21502 Geesthacht, Max-Planck-Str.

Stammkapital: 80.000 DM
Beschäftigte: rd. 800 (1997)



Das GKSS-Forschungszentrum Geesthacht GmbH ging 1979 aus der 1956 gegründeten Gesellschaft für Kernenergieverwertung in Schiffbau und Schiffahrt (GKSS) hervor. Es ist eines der 16 nationalen Forschungszentren, die in der Hermann von Helmholtz-Gemeinschaft Deutscher Forschungszentren zusammengeschlossen sind.
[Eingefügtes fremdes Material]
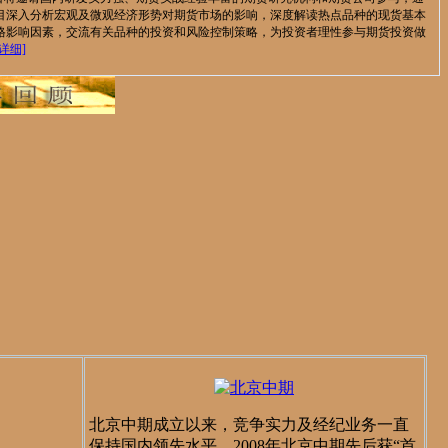
目深入分析宏观及微观经济形势对期货市场的影响，深度解读热点品种的现货基本
格影响因素，交流有关品种的投资和风险控制策略，为投资者理性参与期货投资做
[详细]
北京中期成立以来，竞争实力及经纪业务一直
保持国内领先水平，2008年北京中期先后获“首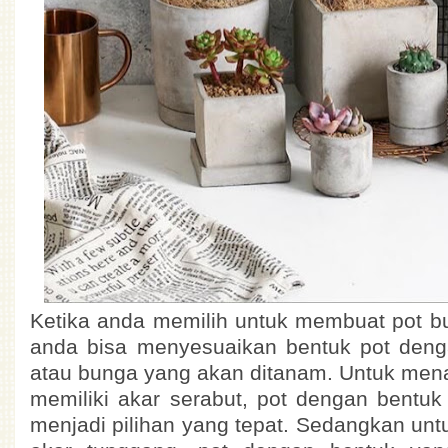
Ketika anda memilih untuk membuat pot bu
anda bisa menyesuaikan bentuk pot den
atau bunga yang akan ditanam. Untuk me
memiliki akar serabut, pot dengan bentuk
menjadi pilihan yang tepat. Sedangkan unt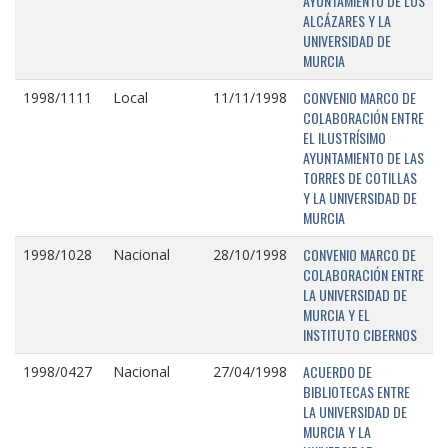
AYUNTAMIENTO DE LOS
ALCÁZARES Y LA
UNIVERSIDAD DE
MURCIA
CONVENIO MARCO DE
1998/1111
Local
11/11/1998
COLABORACIÓN ENTRE
EL ILUSTRÍSIMO
AYUNTAMIENTO DE LAS
TORRES DE COTILLAS
Y LA UNIVERSIDAD DE
MURCIA
CONVENIO MARCO DE
1998/1028
Nacional
28/10/1998
COLABORACIÓN ENTRE
LA UNIVERSIDAD DE
MURCIA Y EL
INSTITUTO CIBERNOS
ACUERDO DE
1998/0427
Nacional
27/04/1998
BIBLIOTECAS ENTRE
LA UNIVERSIDAD DE
MURCIA Y LA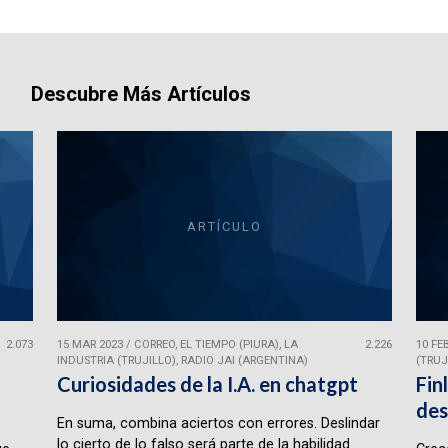
Descubre Más Artículos
ARTÍCULO
2.073
15 MAR 2023
/
CORREO, EL TIEMPO (PIURA), LA
2.226
10 FE
INDUSTRIA (TRUJILLO), RADIO JAI (ARGENTINA)
(TRUJ
Curiosidades de la I.A. en chatgpt
Fin
des
En suma, combina aciertos con errores. Deslindar
lo cierto de lo falso será parte de la habilidad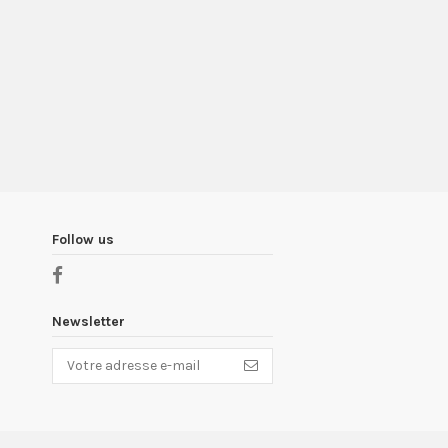
Follow us
Newsletter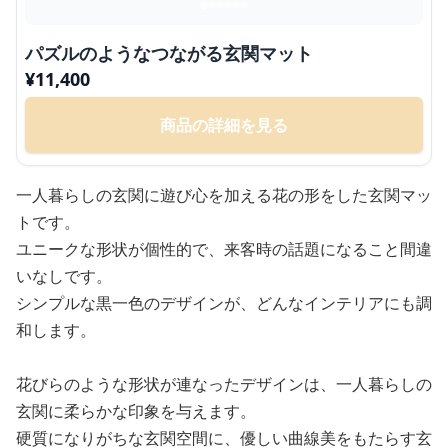
パズルのようなつながる玄関マット
¥
11,400
商品の詳細を見る
一人暮らしの玄関に遊び心を加える花の形をした玄関マッ
トです。
ユニークな形状が個性的で、来客時の話題になること間違
いなしです。
シンプルな黒一色のデザインが、どんなインテリアにも調
和します。
花びらのような形状が連なったデザインは、一人暮らしの
玄関に柔らかな印象を与えます。
硬質になりがちな玄関空間に、優しい曲線美をもたらす玄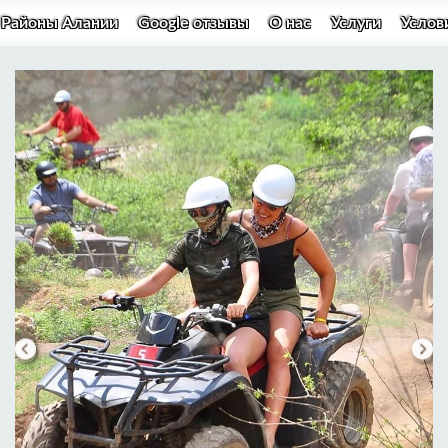
Районы Алании
Google отзывы
О нас
Услуги
Услов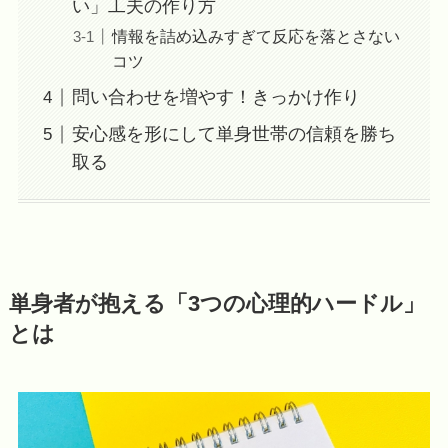
い」工夫の作り方
情報を詰め込みすぎて反応を落とさない
コツ
問い合わせを増やす！きっかけ作り
安心感を形にして単身世帯の信頼を勝ち
取る
単身者が抱える「3つの心理的ハードル」
とは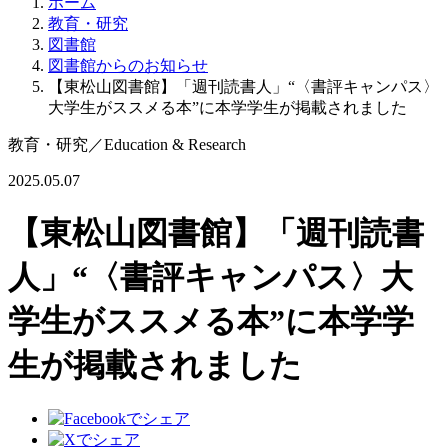
ホーム
教育・研究
図書館
図書館からのお知らせ
【東松山図書館】「週刊読書人」“〈書評キャンパス〉
大学生がススメる本”に本学学生が掲載されました
教育・研究
／
Education & Research
2025.05.07
【東松山図書館】「週刊読書
人」“〈書評キャンパス〉大
学生がススメる本”に本学学
生が掲載されました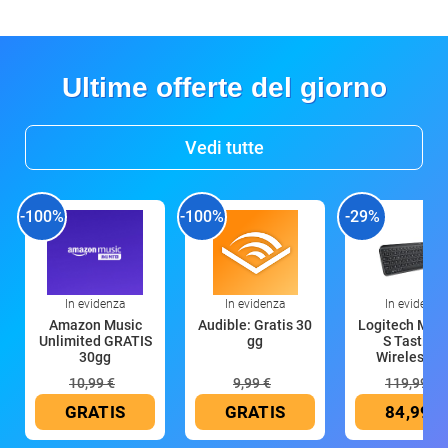
Ultime offerte del giorno
Vedi tutte
-100%
-100%
-29%
In evidenza
In evidenza
In evidenza
Amazon Music
Audible: Gratis 30
Logitech MX 
Unlimited GRATIS
gg
S Tastiera
30gg
Wireless (G
10,99 €
9,99 €
119,99 €
GRATIS
GRATIS
84,99 €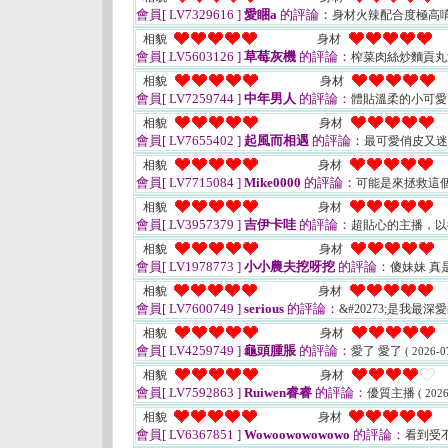
會員[ LV7329616 ]
愛睏a
的評論：
身材火辣配合度極高
相貌
身材
會員[ LV5603126 ]
草莓灰機
的評論：
榨菜肉絲炒麵貢丸湯
相貌
身材
會員[ LV7259744 ]
中年男人
的評論：
體貼溫柔的小可
相貌
身材
會員[ LV7655402 ]
起風而相遇
的評論：
最可愛俏皮又
相貌
身材
會員[ LV7715084 ]
Mike0000
的評論：
可能是來拯救這個
相貌
身材
會員[ LV3957379 ]
吉伊卡哇
的評論：
超貼心的主播，以
相貌
身材
會員[ LV1978773 ]
小小農夫挖呀挖
的評論：
傻妹妹 真
相貌
身材
會員[ LV7600749 ]
serious
的評論：
&#20273;是我最深
相貌
身材
會員[ LV4259749 ]
龜頭腫脹
的評論：
愛了 愛了
( 2026-0
相貌
身材
會員[ LV7592863 ]
Ruiwen睿睿
的評論：
優質主播
( 2026
相貌
身材
會員[ LV6367851 ]
Wowoowowowowo
的評論：
看到受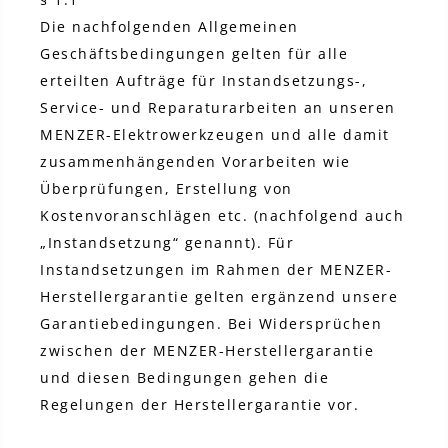
Die nachfolgenden Allgemeinen
Geschäftsbedingungen gelten für alle
erteilten Aufträge für Instandsetzungs-,
Service- und Reparaturarbeiten an unseren
MENZER-Elektrowerkzeugen und alle damit
zusammenhängenden Vorarbeiten wie
Überprüfungen, Erstellung von
Kostenvoranschlägen etc. (nachfolgend auch
„Instandsetzung“ genannt). Für
Instandsetzungen im Rahmen der MENZER-
Herstellergarantie gelten ergänzend unsere
Garantiebedingungen. Bei Widersprüchen
zwischen der MENZER-Herstellergarantie
und diesen Bedingungen gehen die
Regelungen der Herstellergarantie vor.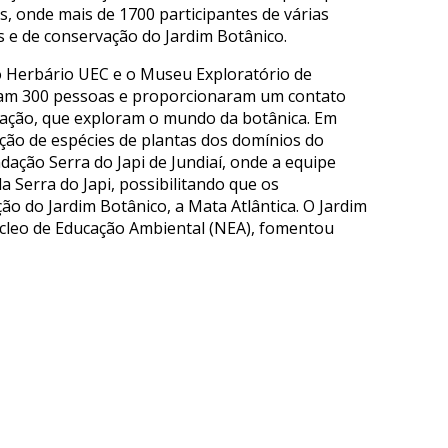
s, onde mais de 1700 participantes de várias
os e de conservação do Jardim Botânico.
 o Herbário UEC e o Museu Exploratório de
eram 300 pessoas e proporcionaram um contato
ducação, que exploram o mundo da botânica. Em
ação de espécies de plantas dos domínios do
dação Serra do Japi de Jundiaí, onde a equipe
a Serra do Japi, possibilitando que os
 do Jardim Botânico, a Mata Atlântica. O Jardim
cleo de Educação Ambiental (NEA), fomentou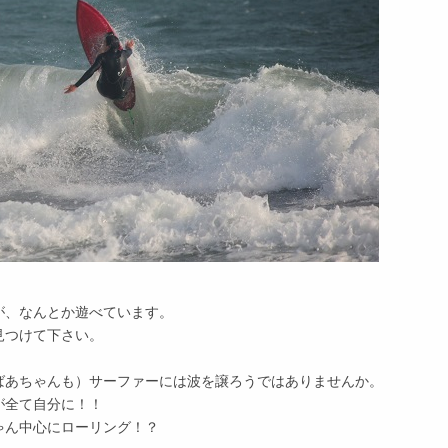
が、なんとか遊べています。
見つけて下さい。
ばあちゃんも）サーファーには波を譲ろうではありませんか。
が全て自分に！！
ゃん中心にローリング！？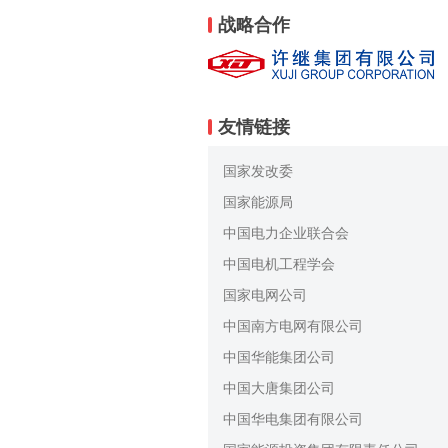
战略合作
友情链接
国家发改委
国家能源局
中国电力企业联合会
中国电机工程学会
国家电网公司
中国南方电网有限公司
中国华能集团公司
中国大唐集团公司
中国华电集团有限公司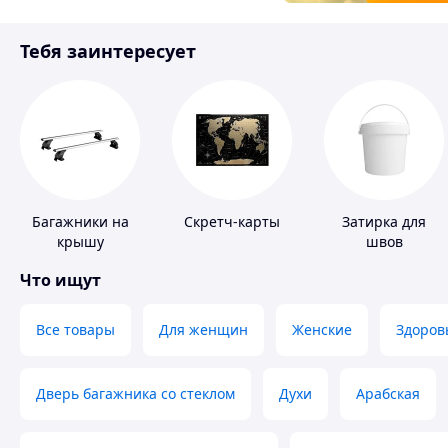
Товары для детей
Тебя заинтересует
Инструмент
Багажники на
Скретч-карты
Затирка для
крышу
швов
Что ищут
Все товары
Для женщин
Женские
Здоров
Дверь багажника со стеклом
Духи
Арабская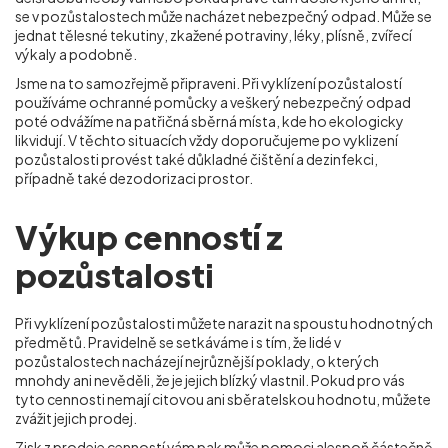
se v pozůstalostech může nacházet nebezpečný odpad. Může se
jednat tělesné tekutiny, zkažené potraviny, léky, plísně, zvířecí
výkaly a podobně.
Jsme na to samozřejmě připraveni. Při vyklízení pozůstalostí
používáme ochranné pomůcky a veškerý nebezpečný odpad
poté odvážíme na patřičná sběrná místa, kde ho ekologicky
likvidují. V těchto situacích vždy doporučujeme po vyklizení
pozůstalosti provést také důkladné čištění a dezinfekci,
případně také dezodorizaci prostor.
Výkup cenností z
pozůstalosti
Při vyklízení pozůstalosti můžete narazit na spoustu hodnotných
předmětů. Pravidelně se setkáváme i s tím, že lidé v
pozůstalostech nacházejí nejrůznější poklady, o kterých
mnohdy ani nevěděli, že je jejich blízký vlastnil. Pokud pro vás
tyto cennosti nemají citovou ani sběratelskou hodnotu, můžete
zvážit jejich prodej.
Zisk z prodeje cenností vám pak může pomoci alespoň částečně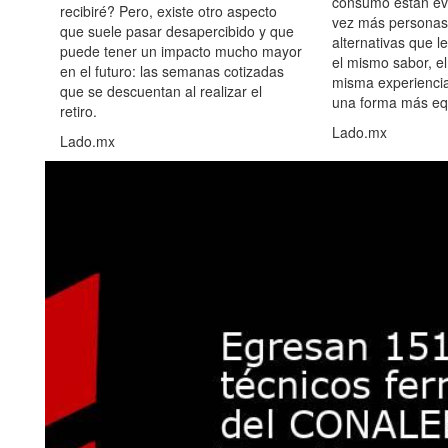
consumo están ev
recibiré? Pero, existe otro aspecto
vez más personas
que suele pasar desapercibido y que
alternativas que l
puede tener un impacto mucho mayor
el mismo sabor, el
en el futuro: las semanas cotizadas
misma experiencia
que se descuentan al realizar el
una forma más equ
retiro.
Lado.mx
Lado.mx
Die Forschungsreaktoren und andere Anlagen werden laut GKSS schwerpunktmässig zur Materialforschung, Umweltforschung und zur Trenn- und Verfahrenstechnik genutzt. Ein weiterer Forschungsschwerpunkt war von 1983 bis 1993 die Unterwassertechnik. Am Stammkapital der GKSS sind beteiligt: die Bundesrepublik mit 46,3 Prozent, die vier norddeutschen Bundesländer mit zusammen 5 Prozent, der GKSS-Förderverein mit 15 und verschiedene Wirtschaftsunternehmen mit 33,7 Prozent. Die für die GKSS erforderlichen Zuschüsse werden zu 90 Prozent vom Bund und zu 10 Prozent von den Ländern getragen.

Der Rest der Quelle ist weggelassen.